WHAT YOU SHOULD DO → No images, please. Copy each entry below exactly as it reads.

ENTRIES SUPPLIED →
================

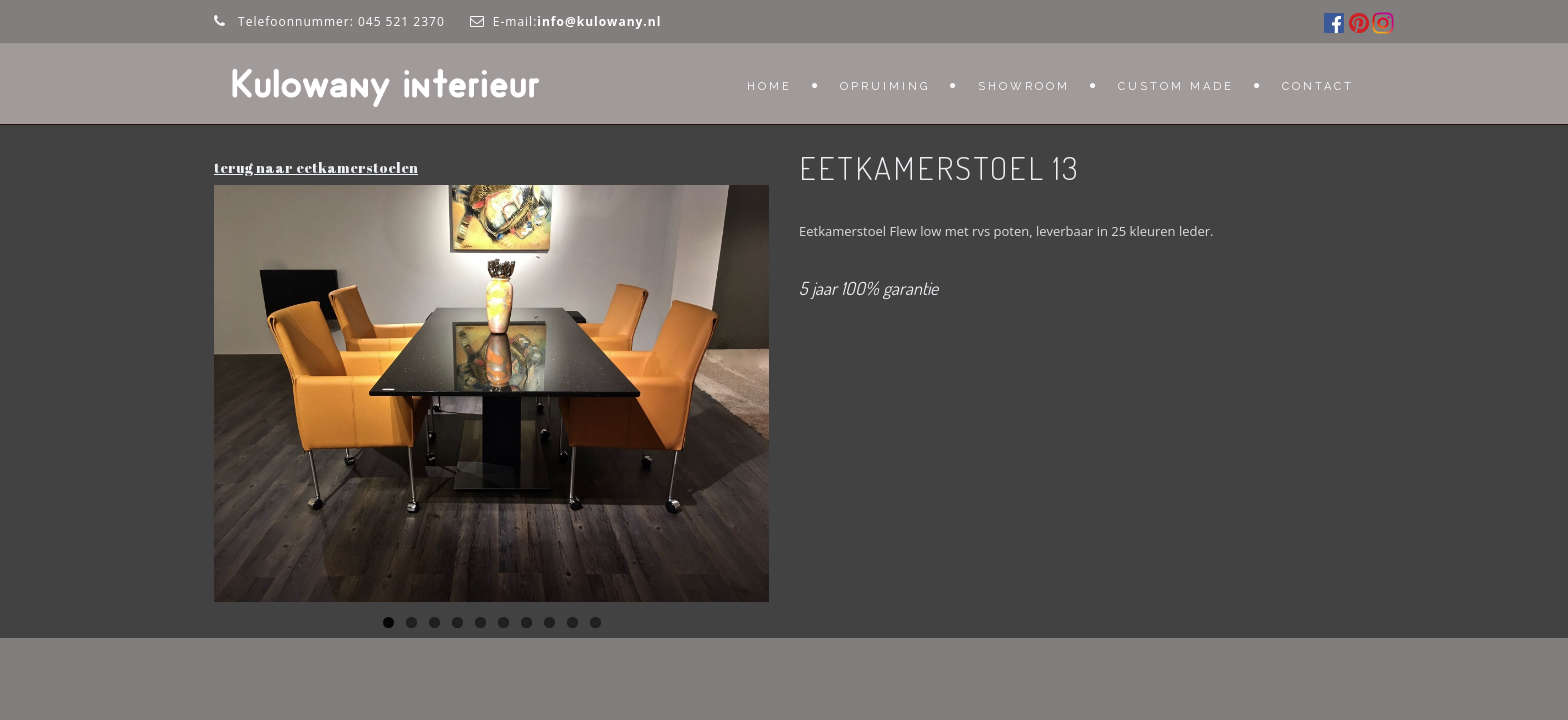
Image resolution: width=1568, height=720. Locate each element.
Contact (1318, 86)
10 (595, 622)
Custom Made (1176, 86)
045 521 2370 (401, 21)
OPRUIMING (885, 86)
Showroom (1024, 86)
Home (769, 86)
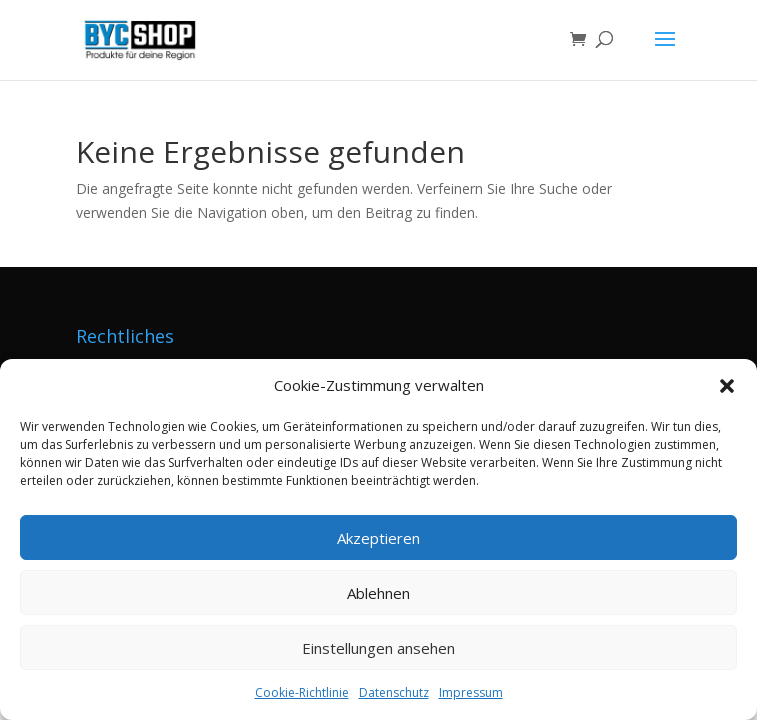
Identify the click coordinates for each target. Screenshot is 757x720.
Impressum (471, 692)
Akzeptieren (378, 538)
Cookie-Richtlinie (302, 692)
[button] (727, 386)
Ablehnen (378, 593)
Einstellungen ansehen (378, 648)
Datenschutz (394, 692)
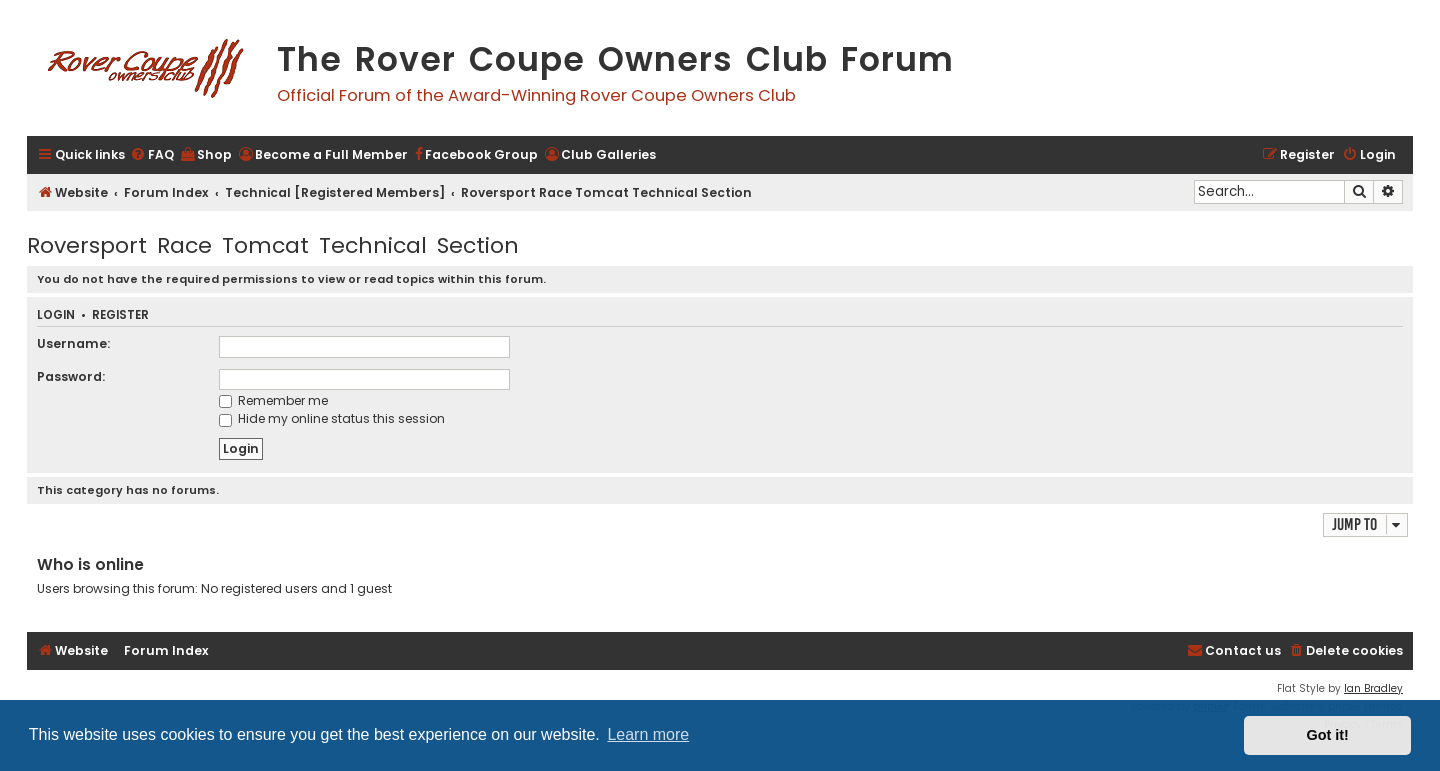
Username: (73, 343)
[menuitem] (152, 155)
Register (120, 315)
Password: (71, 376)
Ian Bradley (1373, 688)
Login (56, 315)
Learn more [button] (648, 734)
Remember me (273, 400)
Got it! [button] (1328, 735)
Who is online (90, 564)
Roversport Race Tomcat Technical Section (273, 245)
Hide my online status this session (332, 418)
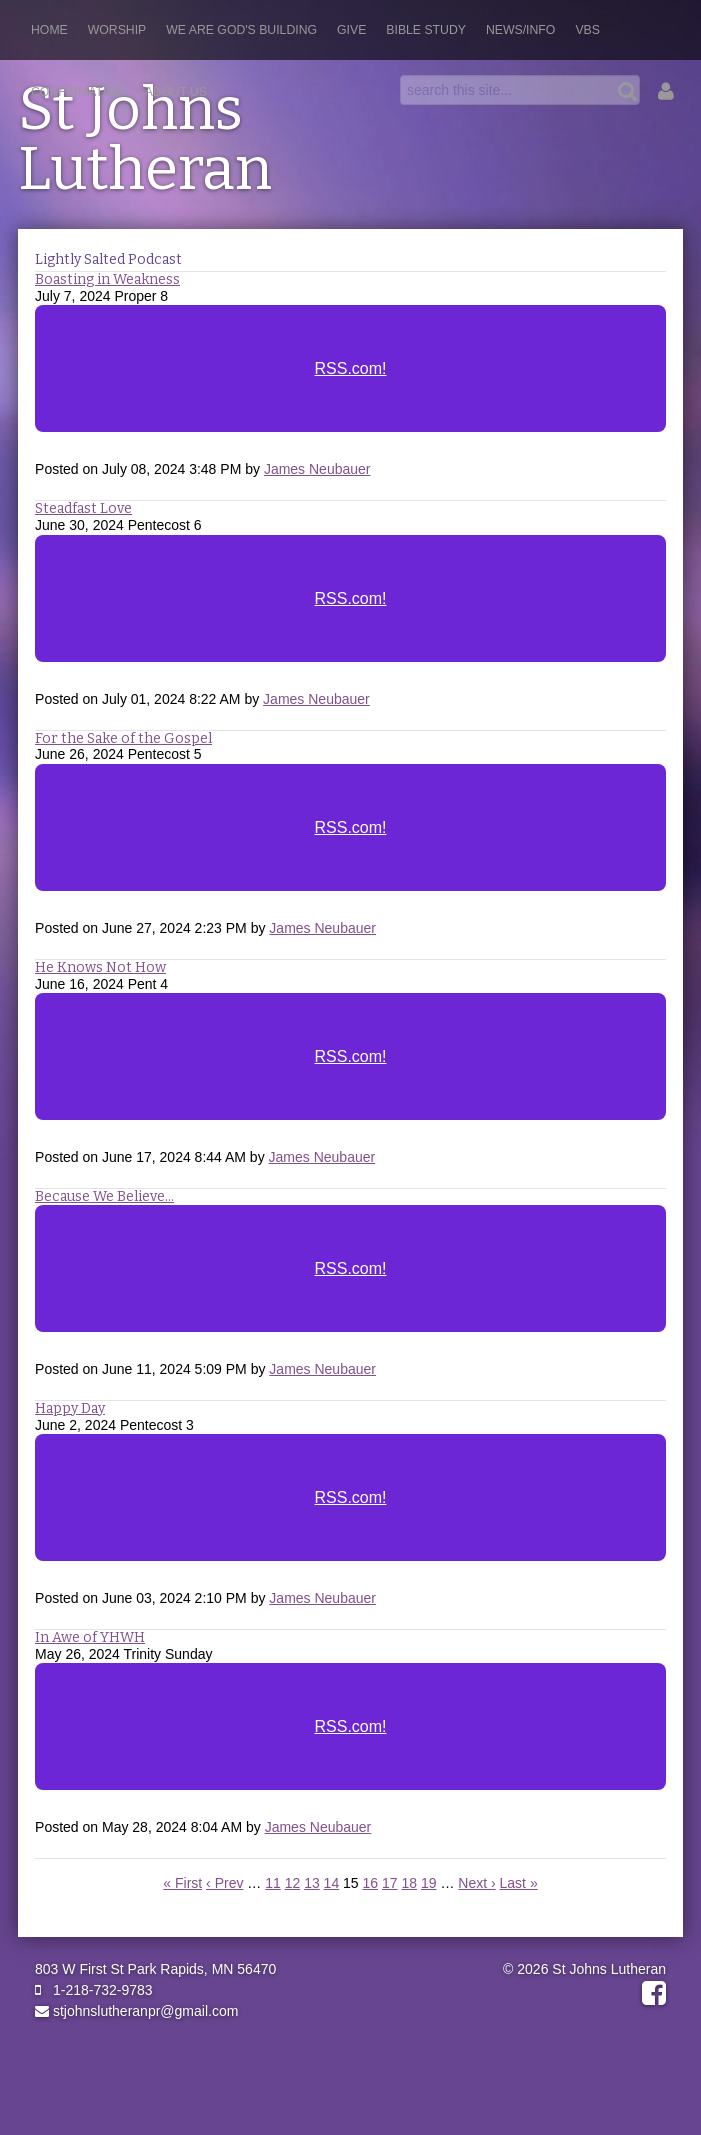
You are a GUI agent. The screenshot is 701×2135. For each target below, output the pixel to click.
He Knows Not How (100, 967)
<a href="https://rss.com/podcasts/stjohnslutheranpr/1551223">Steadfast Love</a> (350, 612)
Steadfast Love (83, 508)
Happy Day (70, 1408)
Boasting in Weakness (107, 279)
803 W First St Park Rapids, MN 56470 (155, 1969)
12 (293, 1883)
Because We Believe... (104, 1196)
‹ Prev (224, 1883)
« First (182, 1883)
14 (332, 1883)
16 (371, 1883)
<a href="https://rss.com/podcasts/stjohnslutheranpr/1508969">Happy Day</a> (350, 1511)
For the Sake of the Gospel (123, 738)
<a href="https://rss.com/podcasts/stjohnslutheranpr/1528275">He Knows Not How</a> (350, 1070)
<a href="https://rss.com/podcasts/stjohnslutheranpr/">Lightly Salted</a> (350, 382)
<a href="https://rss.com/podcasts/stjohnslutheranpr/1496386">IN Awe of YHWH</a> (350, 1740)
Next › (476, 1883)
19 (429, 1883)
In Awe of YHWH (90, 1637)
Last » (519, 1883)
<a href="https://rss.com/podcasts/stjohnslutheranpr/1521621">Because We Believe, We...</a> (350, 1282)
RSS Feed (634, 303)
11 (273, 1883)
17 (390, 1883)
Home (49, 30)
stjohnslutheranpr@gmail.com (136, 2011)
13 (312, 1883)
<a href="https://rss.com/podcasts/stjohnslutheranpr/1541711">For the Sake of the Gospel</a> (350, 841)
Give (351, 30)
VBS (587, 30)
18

================

ANSWER BOX →
Image resolution: width=1568, height=720. Locate each element.
Contact (1318, 86)
10 (595, 622)
Custom Made (1176, 86)
045 521 2370 (401, 21)
OPRUIMING (885, 86)
Showroom (1024, 86)
Home (769, 86)
Identify the click coordinates for each target. Screenshot is 757x720.
Impressum (471, 692)
Akzeptieren (378, 538)
Cookie-Richtlinie (302, 692)
[button] (727, 386)
Ablehnen (378, 593)
Einstellungen ansehen (378, 648)
Datenschutz (394, 692)
Username: (73, 343)
[menuitem] (152, 155)
Register (120, 315)
Password: (71, 376)
Ian Bradley (1373, 688)
Login (56, 315)
Learn more [button] (648, 734)
Remember me (273, 400)
Got it! [button] (1328, 735)
Who is online (90, 564)
Roversport Race Tomcat Technical Section (273, 245)
Hide my online status this session (332, 418)
You are a GUI agent. The screenshot is 701×2135. For each target below, output the pixel to click.
He Knows Not How (100, 967)
<a href="https://rss.com/podcasts/stjohnslutheranpr/1551223">Steadfast Love</a> (350, 612)
Steadfast Love (83, 508)
Happy Day (70, 1408)
Boasting in Weakness (107, 279)
803 W First St Park Rapids, MN 56470 (155, 1969)
12 (293, 1883)
Because We Believe... (104, 1196)
‹ Prev (224, 1883)
« First (182, 1883)
14 (332, 1883)
16 (371, 1883)
<a href="https://rss.com/podcasts/stjohnslutheranpr/1508969">Happy Day</a> (350, 1511)
For the Sake of the Gospel (123, 738)
<a href="https://rss.com/podcasts/stjohnslutheranpr/1528275">He Knows Not How</a> (350, 1070)
<a href="https://rss.com/podcasts/stjohnslutheranpr/">Lightly Salted</a> (350, 382)
<a href="https://rss.com/podcasts/stjohnslutheranpr/1496386">IN Awe of YHWH</a> (350, 1740)
Next › (476, 1883)
19 (429, 1883)
In Awe of YHWH (90, 1637)
Last » (519, 1883)
<a href="https://rss.com/podcasts/stjohnslutheranpr/1521621">Because We Believe, We...</a> (350, 1282)
RSS Feed (634, 303)
11 (273, 1883)
17 (390, 1883)
Home (49, 30)
stjohnslutheranpr@gmail.com (136, 2011)
13 (312, 1883)
<a href="https://rss.com/podcasts/stjohnslutheranpr/1541711">For the Sake of the Gospel</a> (350, 841)
Give (351, 30)
VBS (587, 30)
18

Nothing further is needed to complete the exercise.